Hoy vive en Las Piedras con su esposa Patricia y su hija Morena. Pero las cosas no han sido tan complicadas para él. En enero logró instalar una empresa de construcción en containers, DM General Construction, donde realiza proyectos a elección de cada cliente. Eso sí, dice que al Estado no le debe nada: “No recibí ni un mensaje después de lo que pasé. El que me dio una mano, que me brindó trabajo, fue mi amigo Marcelo, que también tenía una empresa de containers. Pero no lloro, no llego a ningún lado”.

Y, sugiere, “lo mínimo que debería hacer el gobierno es un plan de emergencia” para lo que vuelven.

Diego Presa
Diego Presa trabaja en su taller.
Foto: Darwin Borrelli.

En eso mismo está pensando Marcos, el uruguayo del correo electrónico al inicio de este artículo. Unas horas después de la entrevista, escribe:

—Me faltó decirte esto... Uruguay tiene mecanismos de retorno para compatriotas que regresan del exterior, pero me pregunto si esos mecanismos realmente contemplan la situación de una persona que no decidió regresar, sino que fue deportada. Una persona deportada puede regresar sin vivienda, sin empleo, sin ingresos, sin redes ni familiares cercanos, con pertenencias que no pudo traer y con enormes dificultades para reconstruir su vida desde cero. Quizás se podría generar un fondo para los deportados.

Pasan unos días y Marcos vuelve a escribir, esta vez por WhatsApp:

—Como vos ya conocés parte de nuestra historia quería contarte que lamentablemente la situación se nos ha puesto realmente difícil (…) Nuestros recursos se fueron agotando. Llegamos a un punto en el que incluso cubrir cosas básicas como alimentación y vivienda se está haciendo muy complicado.

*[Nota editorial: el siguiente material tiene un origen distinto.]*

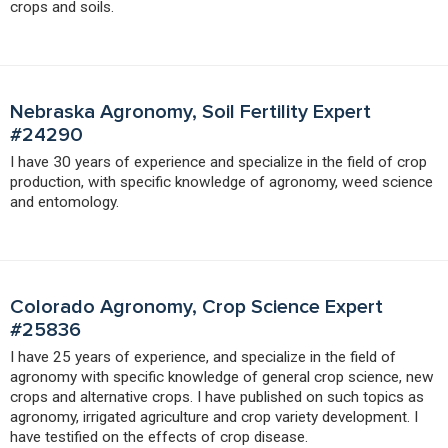
crops and soils.
Nebraska Agronomy, Soil Fertility Expert
#24290
I have 30 years of experience and specialize in the field of crop
production, with specific knowledge of agronomy, weed science
and entomology.
Colorado Agronomy, Crop Science Expert
#25836
I have 25 years of experience, and specialize in the field of
agronomy with specific knowledge of general crop science, new
crops and alternative crops. I have published on such topics as
agronomy, irrigated agriculture and crop variety development. I
have testified on the effects of crop disease.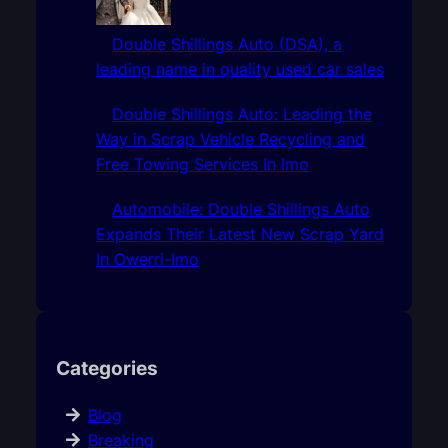
Double Shillings Auto (DSA), a
leading name in quality used car sales
Double Shillings Auto: Leading the
Way in Scrap Vehicle Recycling and
Free Towing Services In Imo
Automobile: Double Shillings Auto
Expands Their Latest New Scrap Yard
In Owerri-Imo
Categories
Blog
Breaking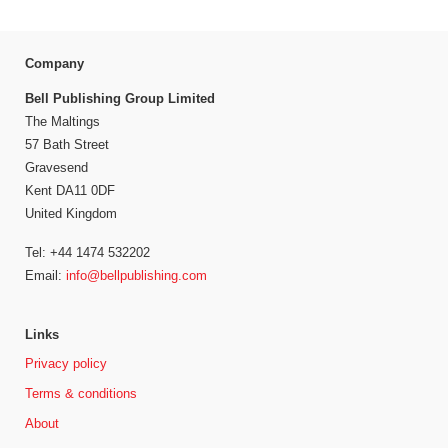
Company
Bell Publishing Group Limited
The Maltings
57 Bath Street
Gravesend
Kent DA11 0DF
United Kingdom
Tel: +44 1474 532202
Email:
info@bellpublishing.com
Links
Privacy policy
Terms & conditions
About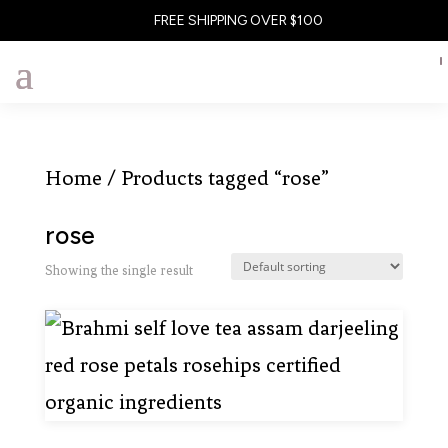
FREE SHIPPING OVER $100
Home
/ Products tagged “rose”
rose
Showing the single result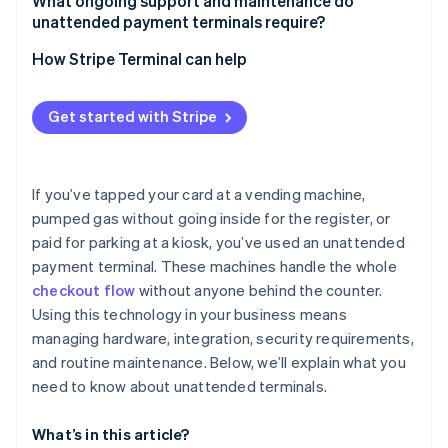
Customer experience
What ongoing support and maintenance do
Monitor for skimming and tampering
unattended payment terminals require?
Automated teller machines (ATMs) and financial
System integration
kiosks
Secure PIN entry
Routine checks
How Stripe Terminal can help
Payment methods
Specialized use cases
Lock down the software
Cleaning and upkeep
Connectivity and infrastructure
Get started with Stripe
Monitor in real time
Software updates
Security and compliance
Stay compliant
Remote monitoring
Deployment and support
If you’ve tapped your card at a vending machine,
Customer support
pumped gas without going inside for the register, or
Cost-benefit analysis
paid for parking at a kiosk, you’ve used an unattended
Repairs and replacements
payment terminal. These machines handle the whole
Lifecycle planning
checkout flow
without anyone behind the counter.
Using this technology in your business means
Security hygiene
managing hardware, integration, security requirements,
and routine maintenance. Below, we’ll explain what you
need to know about unattended terminals.
What’s in this article?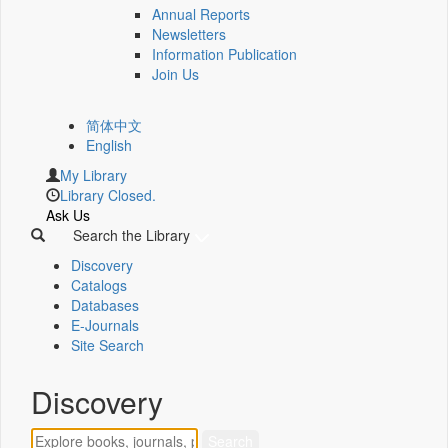
Annual Reports
Newsletters
Information Publication
Join Us
简体中文
English
My Library
Library Closed.
Ask Us
Search the Library
Discovery
Catalogs
Databases
E-Journals
Site Search
Discovery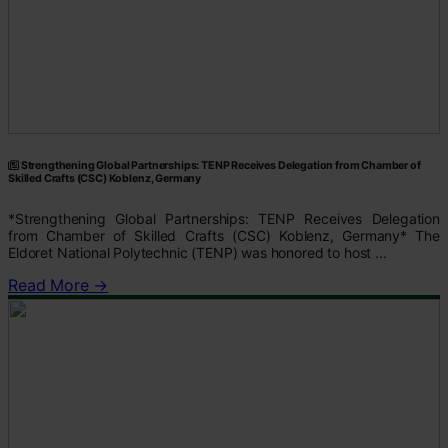
Strengthening Global Partnerships: TENP Receives Delegation from Chamber of
Skilled Crafts (CSC) Koblenz, Germany
*Strengthening Global Partnerships: TENP Receives Delegation
from Chamber of Skilled Crafts (CSC) Koblenz, Germany* The
Eldoret National Polytechnic (TENP) was honored to host ...
Read More →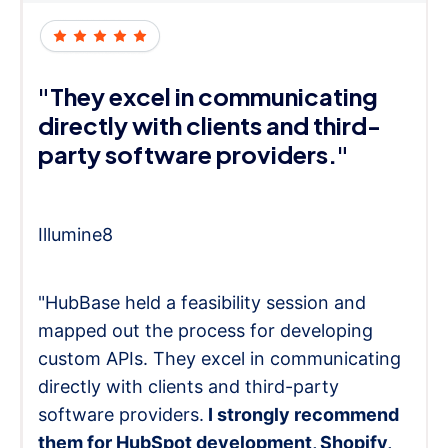
"They excel in communicating
directly with clients and third-
party software providers."
Illumine8
"HubBase held a feasibility session and
mapped out the process for developing
custom APIs. They excel in communicating
directly with clients and third-party
software providers.
I strongly recommend
them for HubSpot development, Shopify,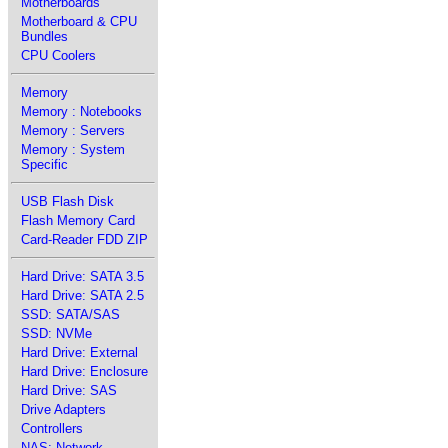
Motherboards
Motherboard & CPU
Bundles
CPU Coolers
Memory
Memory : Notebooks
Memory : Servers
Memory : System
Specific
USB Flash Disk
Flash Memory Card
Card-Reader FDD ZIP
Hard Drive: SATA 3.5
Hard Drive: SATA 2.5
SSD: SATA/SAS
SSD: NVMe
Hard Drive: External
Hard Drive: Enclosure
Hard Drive: SAS
Drive Adapters
Controllers
NAS: Network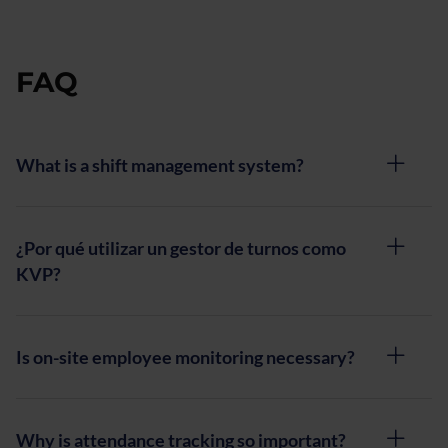
for
retail
and
FAQ
social
platforms
What is a shift management system?
¿Por qué utilizar un gestor de turnos como
KVP?
Is on-site employee monitoring necessary?
Why is attendance tracking so important?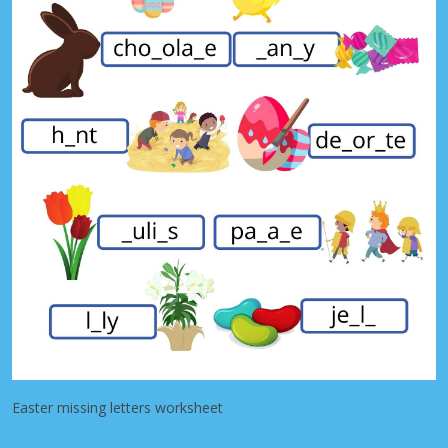
Easter missing letters worksheet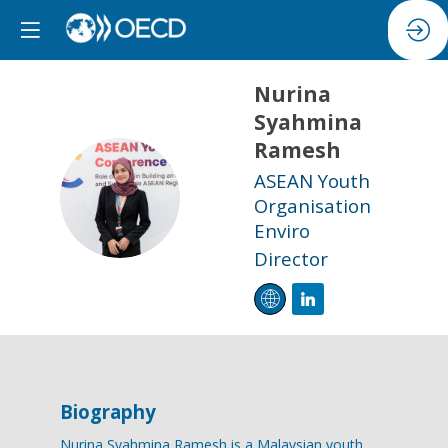
Nurina
Syahmina
Ramesh
ASEAN Youth
NSR
Organisation
Enviro
Director
Biography
Nurina Syahmina Ramesh is a Malaysian youth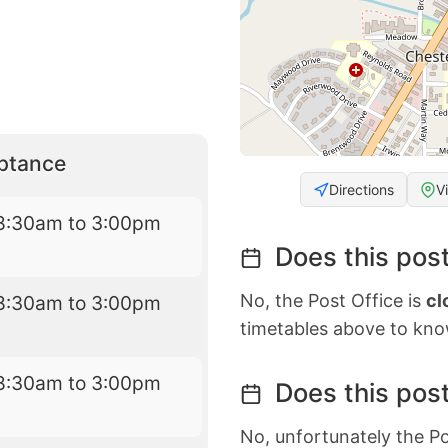
eptance
Directions
V
8:30am to 3:00pm
Does this post
No, the Post Office is
cl
8:30am to 3:00pm
timetables above to kno
8:30am to 3:00pm
Does this post
No, unfortunately the Po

No te escribo esperando que vos tengas que solucionar nuestra situación ni necesariamente para pedirte una donación. Quizás sepas de alguna persona, empresa, organización o contacto que pueda darnos una mano, ya sea con una oportunidad laboral, alguna asistencia temporal o incluso ayudándonos a darle visibilidad a nuestra historia.